WORK INSTRUCTIONS.
Check each line of the listing for the word "влияет" and give only the number of lines that have it.
AVAILABLE DATA section start
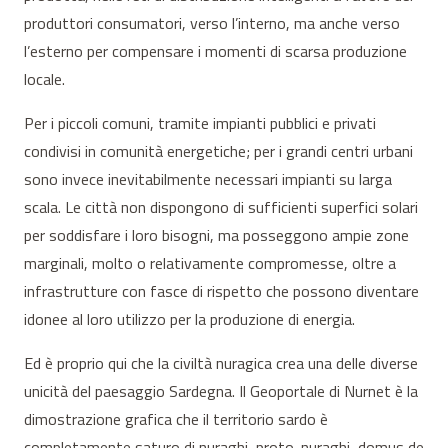
produttori consumatori, verso l’interno, ma anche verso
l’esterno per compensare i momenti di scarsa produzione
locale.
Per i piccoli comuni, tramite impianti pubblici e privati
condivisi in comunità energetiche; per i grandi centri urbani
sono invece inevitabilmente necessari impianti su larga
scala. Le città non dispongono di sufficienti superfici solari
per soddisfare i loro bisogni, ma posseggono ampie zone
marginali, molto o relativamente compromesse, oltre a
infrastrutture con fasce di rispetto che possono diventare
idonee al loro utilizzo per la produzione di energia.
Ed è proprio qui che la civiltà nuragica crea una delle diverse
unicità del paesaggio Sardegna. Il Geoportale di Nurnet è la
dimostrazione grafica che il territorio sardo è
completamente saturo di nuraghi, proto-nuraghi, domus de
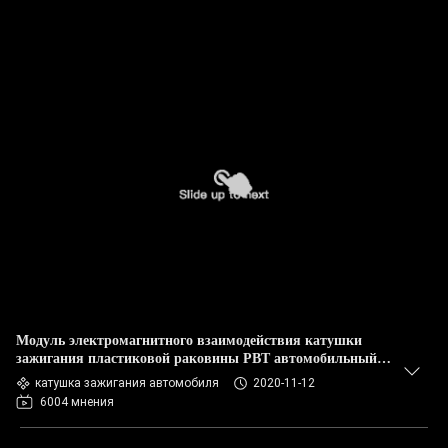
Модуль электромагнитного взаимодействия катушки
зажигания пластиковой раковины PBT автомобильный
анти-
катушка зажигания автомобиля
2020-11-12
6004 мнения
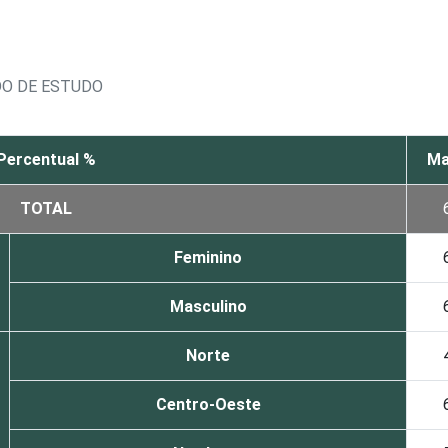
DO DE ESTUDO
Percentual %
Ma
TOTAL
Feminino
Masculino
Norte
Centro-Oeste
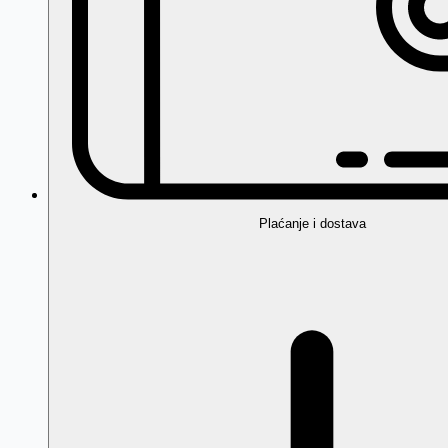
Plaćanje i dostava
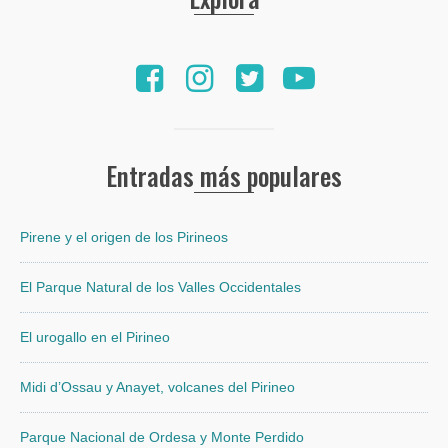
Entradas más populares
Pirene y el origen de los Pirineos
El Parque Natural de los Valles Occidentales
El urogallo en el Pirineo
Midi d’Ossau y Anayet, volcanes del Pirineo
Parque Nacional de Ordesa y Monte Perdido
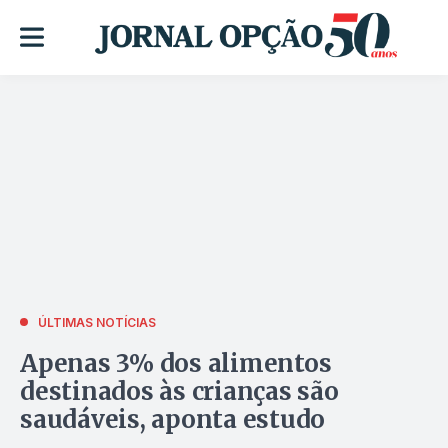
ÚLTIMAS NOTÍCIAS
Apenas 3% dos alimentos
destinados às crianças são
saudáveis, aponta estudo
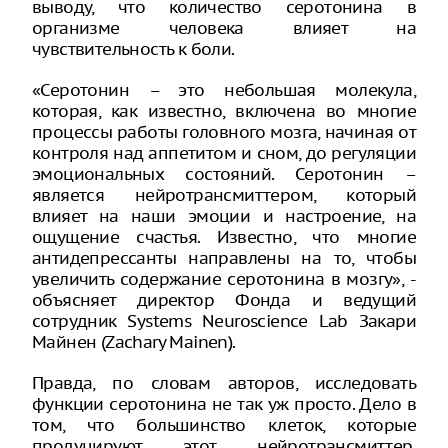
выводу, что количество серотонина в
организме человека влияет на
чувствительность к боли.
«Серотонин – это небольшая молекула,
которая, как известно, включена во многие
процессы работы головного мозга, начиная от
контроля над аппетитом и сном, до регуляции
эмоциональных состояний. Серотонин –
является нейротрансмиттером, который
влияет на наши эмоции и настроение, на
ощущение счастья. Известно, что многие
антидепрессанты направлены на то, чтобы
увеличить содержание серотонина в мозгу», -
объясняет директор Фонда и ведущий
сотрудник Systems Neuroscience Lab Закари
Майнен (Zachary Mainen).
Правда, по словам авторов, исследовать
функции серотонина не так уж просто. Дело в
том, что большинство клеток, которые
продуцируют этот нейротрансмиттер,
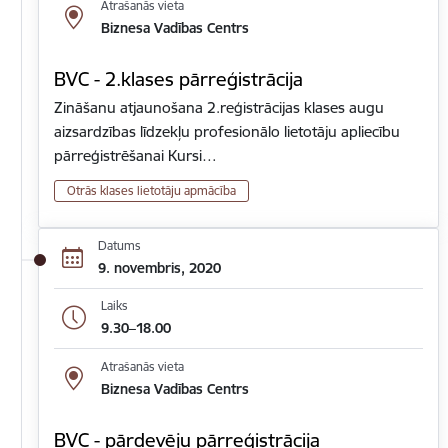
Atrašanās vieta
Biznesa Vadības Centrs
BVC - 2.klases pārreģistrācija
Zināšanu atjaunošana 2.reģistrācijas klases augu
aizsardzības līdzekļu profesionālo lietotāju apliecību
pārreģistrēšanai Kursi…
Otrās klases lietotāju apmācība
Datums
9. novembris, 2020
Laiks
9.30–18.00
Atrašanās vieta
Biznesa Vadības Centrs
BVC - pārdevēju pārreģistrācija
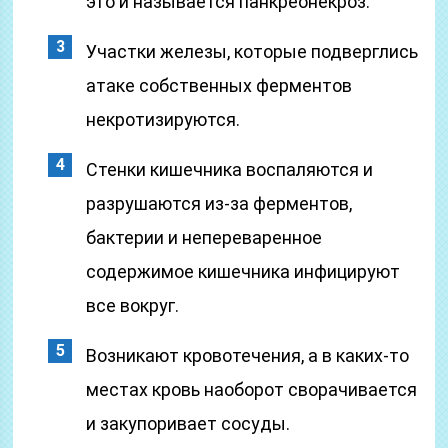
это и называется панкреонекроз.
Участки железы, которые подверглись
атаке собственных ферментов
некротизируются.
Стенки кишечника воспаляются и
разрушаются из-за ферментов,
бактерии и непереваренное
содержимое кишечника инфицируют
все вокруг.
Возникают кровотечения, а в каких-то
местах кровь наоборот сворачивается
и закупоривает сосуды.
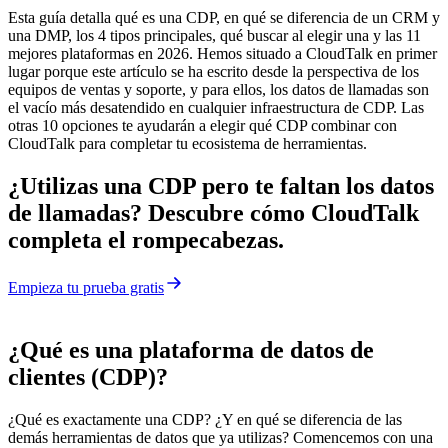
Esta guía detalla qué es una CDP, en qué se diferencia de un CRM y
una DMP, los 4 tipos principales, qué buscar al elegir una y las 11
mejores plataformas en 2026. Hemos situado a CloudTalk en primer
lugar porque este artículo se ha escrito desde la perspectiva de los
equipos de ventas y soporte, y para ellos, los datos de llamadas son
el vacío más desatendido en cualquier infraestructura de CDP. Las
otras 10 opciones te ayudarán a elegir qué CDP combinar con
CloudTalk para completar tu ecosistema de herramientas.
¿Utilizas una CDP pero te faltan los datos
de llamadas? Descubre cómo CloudTalk
completa el rompecabezas.
Empieza tu prueba gratis
¿Qué es una plataforma de datos de
clientes (CDP)?
¿Qué es exactamente una CDP? ¿Y en qué se diferencia de las
demás herramientas de datos que ya utilizas? Comencemos con una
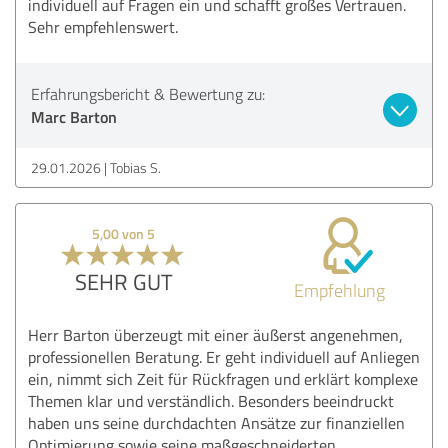
individuell auf Fragen ein und schafft großes Vertrauen.
Sehr empfehlenswert.
Erfahrungsbericht & Bewertung zu:
Marc Barton
29.01.2026
Tobias S.
5,00 von 5
SEHR GUT
Empfehlung
Herr Barton überzeugt mit einer äußerst angenehmen,
professionellen Beratung. Er geht individuell auf Anliegen
ein, nimmt sich Zeit für Rückfragen und erklärt komplexe
Themen klar und verständlich. Besonders beeindruckt
haben uns seine durchdachten Ansätze zur finanziellen
Optimierung sowie seine maßgeschneiderten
AVAILABLE DATA section end
SOLUTION TO THE EXERCISE.
2